If import clapack fails with the following error

ImportError: .../clapack.so : undefined symbol: clapack_sgetri

then clapack is probably using ATLAS 3.2.1 but linalg module was built for a newer versions of ATLAS.

Using non-GNU Fortran Compiler

If import scipy shows a message

ImportError: undefined symbol: s_wsfe

and you are using non-GNU Fortran compiler, then it means that any of the (may be system provided) Fortran libraries such as LAPACK or BLAS were compiled with g77.

Recommended fix: Recompile all Fortran libraries with the same Fortran compiler and rebuild/reinstall scipy.

Using non-GNU Fortran compiler with gcc/g77 compiled Atlas/Lapack libraries

When Atlas/Lapack libraries are compiled with GNU compilers but one wishes to build scipy with some non-GNU Fortran compiler then linking extension modules may require -lg2c.
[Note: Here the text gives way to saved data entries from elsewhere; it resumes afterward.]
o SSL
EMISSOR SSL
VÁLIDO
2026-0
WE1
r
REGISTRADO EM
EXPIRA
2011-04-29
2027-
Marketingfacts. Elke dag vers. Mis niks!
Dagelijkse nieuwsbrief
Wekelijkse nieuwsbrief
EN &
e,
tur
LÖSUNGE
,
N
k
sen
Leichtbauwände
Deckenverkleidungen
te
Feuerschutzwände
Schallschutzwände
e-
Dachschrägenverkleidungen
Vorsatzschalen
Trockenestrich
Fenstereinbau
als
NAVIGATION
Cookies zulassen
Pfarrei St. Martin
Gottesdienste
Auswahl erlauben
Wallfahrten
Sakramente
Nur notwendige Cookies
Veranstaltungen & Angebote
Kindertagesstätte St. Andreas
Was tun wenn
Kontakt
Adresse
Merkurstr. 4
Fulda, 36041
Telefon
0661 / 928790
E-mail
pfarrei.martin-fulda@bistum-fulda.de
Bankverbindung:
You can specify it in installation command line as follows

python setup.py build build_ext -lg2c install

If using non-GNU C compiler or linker, the location of g2c library can be specified in a similar manner using -L</path/to/libg2c.a> after build_ext command.

Intel Fortran Compiler

Note that code compiled by the Intel Fortran Compiler (IFC) is not binary compatible with code compiled by g77. Therefore, when using IFC, all Fortran codes used in SciPy must be compiled with IFC. This also includes the LAPACK, BLAS, and ATLAS libraries. Using GCC for compiling C code is OK. IFC version 5.0 is not supported (because it has bugs that cause SciPy's tests to segfault).
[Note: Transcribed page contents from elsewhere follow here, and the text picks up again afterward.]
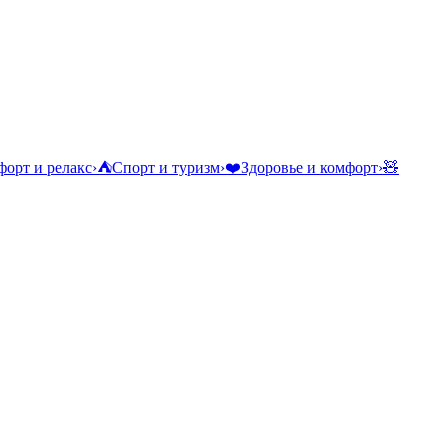
орт и релакс
›
⛺
Спорт и туризм
›
❤️
Здоровье и комфорт
›
🧸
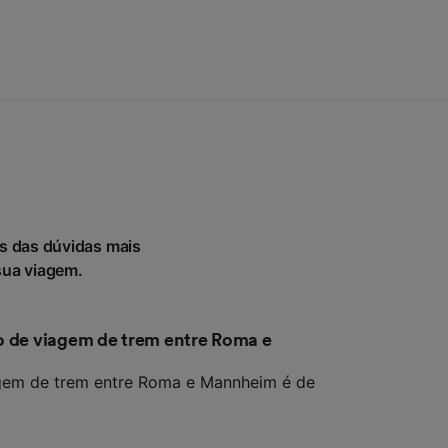
s das dúvidas mais
sua viagem.
o de viagem de trem entre Roma e
gem de trem entre Roma e Mannheim é de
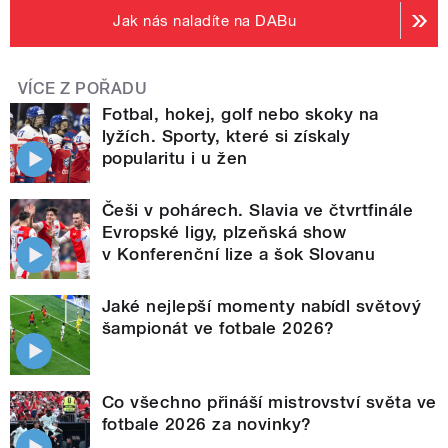
Jak nás naladíte na DABu
VÍCE Z POŘADU
Fotbal, hokej, golf nebo skoky na
lyžích. Sporty, které si získaly
popularitu i u žen
Češi v pohárech. Slavia ve čtvrtfinále
Evropské ligy, plzeňská show
v Konferenční lize a šok Slovanu
Jaké nejlepší momenty nabídl světový
šampionát ve fotbale 2026?
Co všechno přináší mistrovství světa ve
fotbale 2026 za novinky?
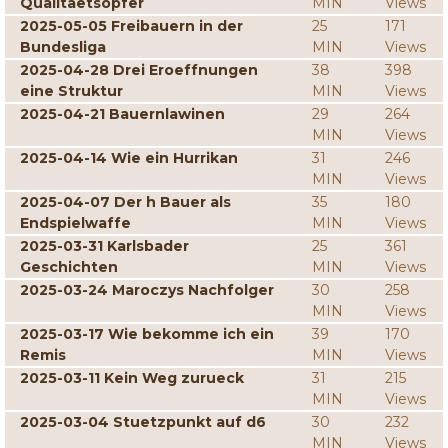
Qualitaetsopfer
MIN
Views
2025-05-05 Freibauern in der
25
171
Bundesliga
MIN
Views
2025-04-28 Drei Eroeffnungen
38
398
eine Struktur
MIN
Views
2025-04-21 Bauernlawinen
29
264
MIN
Views
2025-04-14 Wie ein Hurrikan
31
246
MIN
Views
2025-04-07 Der h Bauer als
35
180
Endspielwaffe
MIN
Views
2025-03-31 Karlsbader
25
361
Geschichten
MIN
Views
2025-03-24 Maroczys Nachfolger
30
258
MIN
Views
2025-03-17 Wie bekomme ich ein
39
170
Remis
MIN
Views
2025-03-11 Kein Weg zurueck
31
215
MIN
Views
2025-03-04 Stuetzpunkt auf d6
30
232
MIN
Views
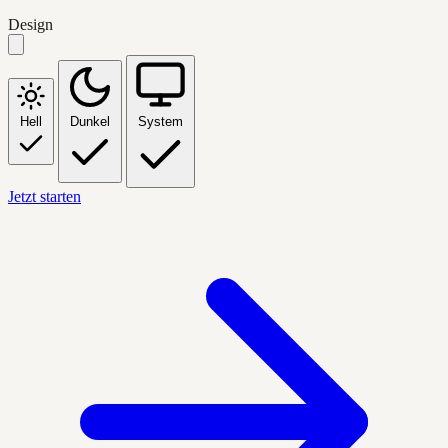
Design
Hell
Dunkel
System
Jetzt starten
Minimum IFC flags for building LAPACK and ATLAS are

  -FI -w90 -w95 -cm -O3 -unroll

Also consult 'ifc -help' for additional optimization flags suitable for your computers CPU.

When finishing LAPACK build, you must recompile ?lamch.f, xerbla.f with optimization disabled (otherwise infinite loops occur when using these routines)

  make lapacklib   # in /path/to/src/LAPACK/
  cd SRC
  ifc -FI -w90 -w95 -cm -O0 -c ?lamch.f xerbla.f
  cd ..
  make lapacklib

Advanced Issues

Why numpy headers are installed using add_data_dir and not add_headers?

To enable several versions of numpy to be installed at the same time, as well as to deal more easily with eggs.

More precisely: add_headers install headers system-wide (e.g. in /usr/include/ on unix if /usr is the prefix for installation), whereas add_data_dir install the headers in package-specific location (for example somewhere in /usr/lib/python2.5/site-packages/numpy/). Installing the headers system-wide prevents multiple version of numpy to be installed at the same time, and that's why add_headers use is discouraged for numpy/scipy.

Troubleshooting

If you experience problems when building/installing/testing SciPy, you can ask help from scipy-user@scipy.org or scipy-dev@scipy.org mailing lists. Please include the following information in your message: os.name, uname -a, sys.platform, sys.version, numpy.version, ATLAS version, compiler versions, etc. This information can be generated by executing:

Feel free to add any other relevant information. For example, the full output (both stdout and stderr) of the SciPy installation command can be very helpful. Since this output can be rather large, ask before sending it into the mailing list (or better yet, to one of the developers, if asked).

In case of failing to import extension modules, the output of

ldd /path/to/ext_module.so

can be very informative.

Miscellaneous Issues

Why doesn't the bdist_rpm command work with config_fc?

The bdist_rpm in Python distutils hardcodes python setup.py build command for building rpms and so any additional options given in command line are not passed to the acctual build command. So, bdist_rpm has never worked together with config_fc. As a workaround, do the following:

1) Run

  python setup.py bdist_rpm
  python setup.py bdist_rpm --spec-only

to create rmpbuild tree and dist/package.spec.

2) Edit the setup.py build command in dist/package.spec. For example, insert config_fc --fcompiler=absoft just before the setup.py build command.

3) Insert the _topdir definition line to dist/package.spec, for example

%define _topdir %(echo $PWD)/build/bdist.linux-i686/rpm

4) Run

  rpmbuild -ba  dist/f2py_ext.spec

This will create package rpm files somewhere under build/bdist.linux-i686/rpm/ directory.

RPM experts are welcome to simplify the above howto.